Perron’s early EPs bear plenty of influence from dub techno but also feel musically aligned with the post-dubstep moment of about 15 years ago, when producers like Pearson Sound were making music so spare and syncopated it was as if they were playing pockets of air like drums. “Whisper Dub” represents that side of Perron’s sound on Give U Space, and it’s an impressive genre fusion that makes you wonder why post-dubstep didn’t take more from dub techno, given how much they have in common. But it’s an outlier, throwing the album’s rhythm off; so is the following track, “Radio Embrace,” whose serrated drone and irregular kick drums bring to mind Boards of Canada’s Tomorrow’s Harvest before they’re drowned in a sea of squishy dub effects.
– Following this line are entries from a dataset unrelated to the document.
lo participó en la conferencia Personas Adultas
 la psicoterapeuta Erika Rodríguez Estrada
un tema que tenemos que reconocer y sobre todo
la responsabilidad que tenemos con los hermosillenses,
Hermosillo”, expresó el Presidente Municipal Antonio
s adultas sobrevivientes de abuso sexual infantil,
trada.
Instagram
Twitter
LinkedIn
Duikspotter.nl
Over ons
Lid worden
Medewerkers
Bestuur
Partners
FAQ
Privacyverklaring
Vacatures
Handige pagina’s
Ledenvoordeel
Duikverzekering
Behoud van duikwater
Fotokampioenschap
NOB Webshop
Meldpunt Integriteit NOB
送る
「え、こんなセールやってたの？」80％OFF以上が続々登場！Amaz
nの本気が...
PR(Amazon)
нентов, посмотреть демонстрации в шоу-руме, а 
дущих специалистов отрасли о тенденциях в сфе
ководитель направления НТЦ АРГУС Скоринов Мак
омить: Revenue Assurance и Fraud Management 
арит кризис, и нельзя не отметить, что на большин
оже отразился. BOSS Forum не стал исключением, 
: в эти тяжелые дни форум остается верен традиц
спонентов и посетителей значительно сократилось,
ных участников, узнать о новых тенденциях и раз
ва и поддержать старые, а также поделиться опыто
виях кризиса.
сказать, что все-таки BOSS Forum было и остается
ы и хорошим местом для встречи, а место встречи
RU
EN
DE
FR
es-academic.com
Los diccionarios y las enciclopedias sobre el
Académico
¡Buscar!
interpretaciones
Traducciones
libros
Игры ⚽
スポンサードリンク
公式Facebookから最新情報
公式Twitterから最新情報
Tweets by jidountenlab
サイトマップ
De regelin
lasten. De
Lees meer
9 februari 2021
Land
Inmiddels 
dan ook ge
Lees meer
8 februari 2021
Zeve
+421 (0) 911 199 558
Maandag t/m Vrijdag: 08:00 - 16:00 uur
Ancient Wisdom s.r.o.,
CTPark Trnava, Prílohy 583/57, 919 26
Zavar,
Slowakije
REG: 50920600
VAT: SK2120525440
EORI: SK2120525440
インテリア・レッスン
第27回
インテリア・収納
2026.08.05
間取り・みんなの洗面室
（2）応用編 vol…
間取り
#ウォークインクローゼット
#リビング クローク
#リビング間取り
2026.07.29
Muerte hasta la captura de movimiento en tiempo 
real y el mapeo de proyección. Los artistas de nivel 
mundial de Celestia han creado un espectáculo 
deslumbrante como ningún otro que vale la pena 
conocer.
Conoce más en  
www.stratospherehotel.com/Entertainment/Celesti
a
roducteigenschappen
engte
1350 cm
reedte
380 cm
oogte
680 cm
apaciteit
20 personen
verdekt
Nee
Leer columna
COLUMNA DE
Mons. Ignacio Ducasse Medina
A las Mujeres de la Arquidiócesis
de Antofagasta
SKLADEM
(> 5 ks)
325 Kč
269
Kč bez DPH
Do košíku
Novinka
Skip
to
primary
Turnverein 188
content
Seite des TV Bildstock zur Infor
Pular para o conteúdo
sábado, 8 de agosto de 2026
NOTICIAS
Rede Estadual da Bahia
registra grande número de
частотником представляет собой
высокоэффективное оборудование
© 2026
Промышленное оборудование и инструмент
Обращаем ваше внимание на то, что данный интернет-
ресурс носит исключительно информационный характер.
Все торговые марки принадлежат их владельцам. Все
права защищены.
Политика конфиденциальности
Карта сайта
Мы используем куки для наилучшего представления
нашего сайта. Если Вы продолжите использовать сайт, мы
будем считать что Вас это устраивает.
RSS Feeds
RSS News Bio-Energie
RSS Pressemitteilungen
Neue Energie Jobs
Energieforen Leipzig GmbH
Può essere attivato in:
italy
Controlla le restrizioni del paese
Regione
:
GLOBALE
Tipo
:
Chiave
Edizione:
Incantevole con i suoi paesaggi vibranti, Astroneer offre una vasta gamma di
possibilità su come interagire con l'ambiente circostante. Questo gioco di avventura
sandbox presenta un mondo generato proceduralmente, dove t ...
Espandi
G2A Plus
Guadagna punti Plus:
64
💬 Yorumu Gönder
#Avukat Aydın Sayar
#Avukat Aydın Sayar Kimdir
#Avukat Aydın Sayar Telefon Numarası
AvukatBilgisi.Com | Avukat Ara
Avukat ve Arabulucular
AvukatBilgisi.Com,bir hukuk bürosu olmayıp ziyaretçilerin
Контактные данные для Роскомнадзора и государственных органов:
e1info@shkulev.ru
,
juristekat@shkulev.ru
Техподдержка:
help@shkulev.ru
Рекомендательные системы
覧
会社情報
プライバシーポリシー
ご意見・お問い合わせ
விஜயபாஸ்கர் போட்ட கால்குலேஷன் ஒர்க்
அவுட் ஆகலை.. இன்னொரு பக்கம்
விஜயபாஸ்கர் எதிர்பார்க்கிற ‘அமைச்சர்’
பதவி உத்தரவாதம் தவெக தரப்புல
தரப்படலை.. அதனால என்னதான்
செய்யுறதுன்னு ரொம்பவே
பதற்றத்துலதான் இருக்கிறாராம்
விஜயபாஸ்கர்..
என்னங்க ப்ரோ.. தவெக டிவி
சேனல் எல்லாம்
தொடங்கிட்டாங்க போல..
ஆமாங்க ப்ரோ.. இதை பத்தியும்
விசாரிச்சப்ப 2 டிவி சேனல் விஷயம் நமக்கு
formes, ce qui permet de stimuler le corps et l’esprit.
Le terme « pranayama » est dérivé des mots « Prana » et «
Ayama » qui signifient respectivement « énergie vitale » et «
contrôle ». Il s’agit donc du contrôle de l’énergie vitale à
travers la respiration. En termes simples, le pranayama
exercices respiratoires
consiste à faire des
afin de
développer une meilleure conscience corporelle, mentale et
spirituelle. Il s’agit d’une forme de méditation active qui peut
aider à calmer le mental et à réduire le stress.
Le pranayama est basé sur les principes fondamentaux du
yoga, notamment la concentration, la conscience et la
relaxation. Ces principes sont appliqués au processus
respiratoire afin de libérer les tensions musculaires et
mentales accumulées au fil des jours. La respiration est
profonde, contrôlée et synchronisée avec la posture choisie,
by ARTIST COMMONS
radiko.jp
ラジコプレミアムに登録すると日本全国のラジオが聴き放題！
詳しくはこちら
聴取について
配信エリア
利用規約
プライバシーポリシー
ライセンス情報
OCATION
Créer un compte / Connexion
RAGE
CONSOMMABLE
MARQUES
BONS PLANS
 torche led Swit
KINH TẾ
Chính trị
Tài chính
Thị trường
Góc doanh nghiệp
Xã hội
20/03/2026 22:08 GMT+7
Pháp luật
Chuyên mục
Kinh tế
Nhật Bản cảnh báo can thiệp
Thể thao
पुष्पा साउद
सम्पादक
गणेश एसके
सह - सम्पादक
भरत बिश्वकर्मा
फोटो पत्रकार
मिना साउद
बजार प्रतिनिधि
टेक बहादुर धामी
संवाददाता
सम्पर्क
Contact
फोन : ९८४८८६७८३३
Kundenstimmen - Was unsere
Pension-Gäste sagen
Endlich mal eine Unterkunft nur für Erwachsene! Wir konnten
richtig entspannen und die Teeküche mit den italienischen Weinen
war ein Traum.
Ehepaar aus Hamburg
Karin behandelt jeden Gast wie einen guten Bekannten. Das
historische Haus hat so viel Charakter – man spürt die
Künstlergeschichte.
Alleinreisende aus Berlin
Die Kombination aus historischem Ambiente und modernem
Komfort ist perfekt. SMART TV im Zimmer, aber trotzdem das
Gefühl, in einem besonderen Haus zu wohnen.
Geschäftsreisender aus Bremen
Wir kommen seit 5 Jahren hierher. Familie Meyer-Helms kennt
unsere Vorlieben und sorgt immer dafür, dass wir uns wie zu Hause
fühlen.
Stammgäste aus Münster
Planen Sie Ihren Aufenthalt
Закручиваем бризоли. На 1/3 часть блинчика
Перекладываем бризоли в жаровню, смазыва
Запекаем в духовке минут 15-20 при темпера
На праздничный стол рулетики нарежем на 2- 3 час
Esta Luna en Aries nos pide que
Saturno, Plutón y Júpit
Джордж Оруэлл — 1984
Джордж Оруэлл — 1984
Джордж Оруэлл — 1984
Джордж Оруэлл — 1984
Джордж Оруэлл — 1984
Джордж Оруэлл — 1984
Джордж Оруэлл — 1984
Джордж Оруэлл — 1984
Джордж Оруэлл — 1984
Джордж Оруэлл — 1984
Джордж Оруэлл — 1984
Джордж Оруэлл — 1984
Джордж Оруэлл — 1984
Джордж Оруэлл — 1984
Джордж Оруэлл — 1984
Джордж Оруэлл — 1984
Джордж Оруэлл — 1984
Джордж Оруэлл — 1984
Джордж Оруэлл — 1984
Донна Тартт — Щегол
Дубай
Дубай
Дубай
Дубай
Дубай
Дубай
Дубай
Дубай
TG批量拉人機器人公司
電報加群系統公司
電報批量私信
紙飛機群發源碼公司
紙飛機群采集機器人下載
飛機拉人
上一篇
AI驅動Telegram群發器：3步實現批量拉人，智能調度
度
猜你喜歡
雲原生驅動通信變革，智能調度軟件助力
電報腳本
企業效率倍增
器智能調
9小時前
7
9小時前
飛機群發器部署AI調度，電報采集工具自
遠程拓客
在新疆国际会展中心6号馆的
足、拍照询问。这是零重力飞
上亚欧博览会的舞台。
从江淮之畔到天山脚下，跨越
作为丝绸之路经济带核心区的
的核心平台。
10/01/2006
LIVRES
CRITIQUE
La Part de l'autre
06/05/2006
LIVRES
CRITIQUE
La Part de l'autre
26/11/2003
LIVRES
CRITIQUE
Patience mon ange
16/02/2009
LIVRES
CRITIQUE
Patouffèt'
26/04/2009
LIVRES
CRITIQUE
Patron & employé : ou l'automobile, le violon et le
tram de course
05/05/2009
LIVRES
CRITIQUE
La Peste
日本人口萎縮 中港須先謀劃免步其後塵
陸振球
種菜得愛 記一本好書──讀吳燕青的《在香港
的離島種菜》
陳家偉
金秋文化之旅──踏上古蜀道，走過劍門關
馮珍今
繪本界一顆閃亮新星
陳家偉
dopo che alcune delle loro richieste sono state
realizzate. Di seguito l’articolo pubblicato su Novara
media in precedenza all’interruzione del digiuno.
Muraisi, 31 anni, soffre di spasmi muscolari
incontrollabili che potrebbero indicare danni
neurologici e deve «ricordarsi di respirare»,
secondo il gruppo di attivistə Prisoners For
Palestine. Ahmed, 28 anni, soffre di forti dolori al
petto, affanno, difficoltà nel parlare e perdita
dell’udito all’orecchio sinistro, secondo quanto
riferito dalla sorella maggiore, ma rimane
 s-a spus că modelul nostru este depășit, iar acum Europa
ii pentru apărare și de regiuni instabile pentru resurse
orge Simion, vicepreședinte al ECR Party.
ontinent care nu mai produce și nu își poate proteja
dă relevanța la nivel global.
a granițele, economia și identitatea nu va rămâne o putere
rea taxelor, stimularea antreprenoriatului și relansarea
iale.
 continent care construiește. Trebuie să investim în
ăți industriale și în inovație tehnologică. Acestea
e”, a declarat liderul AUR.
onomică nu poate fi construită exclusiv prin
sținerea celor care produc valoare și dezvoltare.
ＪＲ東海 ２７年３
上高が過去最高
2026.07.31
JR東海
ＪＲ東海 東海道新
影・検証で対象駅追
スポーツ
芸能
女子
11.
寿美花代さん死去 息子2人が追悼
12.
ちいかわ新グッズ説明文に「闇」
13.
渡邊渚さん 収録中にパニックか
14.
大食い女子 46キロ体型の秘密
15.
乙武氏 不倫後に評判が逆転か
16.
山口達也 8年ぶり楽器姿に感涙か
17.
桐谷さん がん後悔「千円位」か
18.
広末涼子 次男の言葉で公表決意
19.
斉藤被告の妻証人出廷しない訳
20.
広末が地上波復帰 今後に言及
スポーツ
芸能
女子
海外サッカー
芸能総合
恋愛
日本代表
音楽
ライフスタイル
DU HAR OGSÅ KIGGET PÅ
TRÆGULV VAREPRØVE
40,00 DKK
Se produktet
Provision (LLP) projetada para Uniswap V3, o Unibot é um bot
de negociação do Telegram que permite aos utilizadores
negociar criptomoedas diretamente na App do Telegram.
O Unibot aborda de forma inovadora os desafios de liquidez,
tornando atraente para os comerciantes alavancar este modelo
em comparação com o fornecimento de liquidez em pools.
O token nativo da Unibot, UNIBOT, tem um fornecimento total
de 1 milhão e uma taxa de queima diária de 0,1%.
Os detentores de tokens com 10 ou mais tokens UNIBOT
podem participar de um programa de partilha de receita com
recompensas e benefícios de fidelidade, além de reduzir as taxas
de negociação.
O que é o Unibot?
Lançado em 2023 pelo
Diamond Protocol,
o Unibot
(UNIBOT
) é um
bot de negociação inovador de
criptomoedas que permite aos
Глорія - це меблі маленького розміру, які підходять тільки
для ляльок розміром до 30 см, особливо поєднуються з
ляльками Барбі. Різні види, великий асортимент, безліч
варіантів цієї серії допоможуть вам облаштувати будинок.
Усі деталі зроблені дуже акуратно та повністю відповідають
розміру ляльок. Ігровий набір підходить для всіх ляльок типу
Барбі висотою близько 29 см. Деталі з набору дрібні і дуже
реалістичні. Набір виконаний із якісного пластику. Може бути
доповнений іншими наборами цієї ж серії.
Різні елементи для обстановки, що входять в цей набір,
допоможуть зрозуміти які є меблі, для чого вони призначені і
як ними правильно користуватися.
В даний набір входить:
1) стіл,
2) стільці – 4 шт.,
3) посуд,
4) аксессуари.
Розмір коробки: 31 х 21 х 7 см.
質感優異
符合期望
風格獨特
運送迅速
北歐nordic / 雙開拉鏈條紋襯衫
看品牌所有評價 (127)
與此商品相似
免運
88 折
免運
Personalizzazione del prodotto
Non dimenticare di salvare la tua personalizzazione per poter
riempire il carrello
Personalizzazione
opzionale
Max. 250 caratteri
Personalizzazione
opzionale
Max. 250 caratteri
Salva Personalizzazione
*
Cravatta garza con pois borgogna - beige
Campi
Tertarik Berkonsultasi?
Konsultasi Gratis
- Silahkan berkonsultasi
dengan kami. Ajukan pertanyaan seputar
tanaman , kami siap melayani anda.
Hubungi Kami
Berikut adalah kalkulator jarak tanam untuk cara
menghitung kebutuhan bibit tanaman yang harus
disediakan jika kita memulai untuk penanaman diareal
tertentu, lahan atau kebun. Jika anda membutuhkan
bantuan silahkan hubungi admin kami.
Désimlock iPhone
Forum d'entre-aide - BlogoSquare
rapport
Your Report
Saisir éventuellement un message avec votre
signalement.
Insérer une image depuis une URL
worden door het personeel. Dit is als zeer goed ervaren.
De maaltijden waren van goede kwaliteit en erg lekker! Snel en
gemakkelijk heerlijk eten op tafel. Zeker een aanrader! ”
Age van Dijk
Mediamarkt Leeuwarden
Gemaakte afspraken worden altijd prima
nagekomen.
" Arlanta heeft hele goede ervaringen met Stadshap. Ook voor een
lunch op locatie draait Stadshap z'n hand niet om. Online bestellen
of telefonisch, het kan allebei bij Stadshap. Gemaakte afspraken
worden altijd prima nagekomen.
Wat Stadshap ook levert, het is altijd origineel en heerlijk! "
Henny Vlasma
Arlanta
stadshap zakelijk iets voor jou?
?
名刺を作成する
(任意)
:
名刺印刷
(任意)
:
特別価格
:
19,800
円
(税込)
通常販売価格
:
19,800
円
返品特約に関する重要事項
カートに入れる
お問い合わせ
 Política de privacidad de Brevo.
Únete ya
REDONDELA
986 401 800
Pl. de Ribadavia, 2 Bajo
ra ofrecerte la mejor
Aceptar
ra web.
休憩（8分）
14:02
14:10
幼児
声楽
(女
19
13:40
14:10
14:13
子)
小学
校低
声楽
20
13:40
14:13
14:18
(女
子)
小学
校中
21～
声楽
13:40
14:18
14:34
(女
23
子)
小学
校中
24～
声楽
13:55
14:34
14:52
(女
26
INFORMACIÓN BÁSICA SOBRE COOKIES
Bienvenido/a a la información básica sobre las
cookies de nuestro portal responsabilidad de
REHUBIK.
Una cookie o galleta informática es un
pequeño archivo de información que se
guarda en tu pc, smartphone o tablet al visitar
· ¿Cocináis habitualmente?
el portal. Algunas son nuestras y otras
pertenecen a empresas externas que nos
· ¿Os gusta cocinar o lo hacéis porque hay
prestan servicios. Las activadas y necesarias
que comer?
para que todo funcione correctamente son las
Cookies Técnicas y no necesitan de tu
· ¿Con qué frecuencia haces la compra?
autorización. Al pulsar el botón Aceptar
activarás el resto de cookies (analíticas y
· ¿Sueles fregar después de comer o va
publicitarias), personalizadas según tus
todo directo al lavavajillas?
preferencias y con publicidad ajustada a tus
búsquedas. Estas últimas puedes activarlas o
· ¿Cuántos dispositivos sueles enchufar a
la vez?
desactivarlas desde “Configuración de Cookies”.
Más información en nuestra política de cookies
Those two tracks occupy a jarringly different sonic space than the three-song slabs that sandwich them, but they also display a forward-thinking streak, a sense that Perron has thought about where you can go with dub techno rather than hewing to the reliable gray-on-gray palette in which even some of the genre’s best exponents were content to paint. The more you listen, the more shades reveal themselves in this initially monochrome landscape, as if your eyes are slowly training themselves to see in the dark. Give U Space has been out for less than a month, but I already feel like it’ll be talked about in the dub-techno conversation for a long time—or at least as long as its insinuating little pops and squeaks stick around in people’s heads.